§ **WORK INSTRUCTIONS**:
The answer must be an exact copy of the records, with every picture removed.

§ **SOURCE DATA**:
- - - - - - -

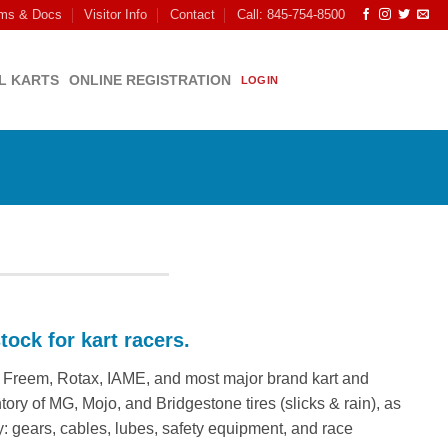
ms & Docs
Visitor Info
Contact
Call: 845-754-8500
L KARTS
ONLINE REGISTRATION
LOGIN
tock for kart racers.
G, Freem, Rotax, IAME, and most major brand kart and
ory of MG, Mojo, and Bridgestone tires (slicks & rain), as
: gears, cables, lubes, safety equipment, and race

- - - - - - -

§ **FINISHED TASK**:
ms & Docs
Visitor Info
Contact
Call: 845-754-8500
L KARTS
ONLINE REGISTRATION
LOGIN
tock for kart racers.
G, Freem, Rotax, IAME, and most major brand kart and
ory of MG, Mojo, and Bridgestone tires (slicks & rain), as
: gears, cables, lubes, safety equipment, and race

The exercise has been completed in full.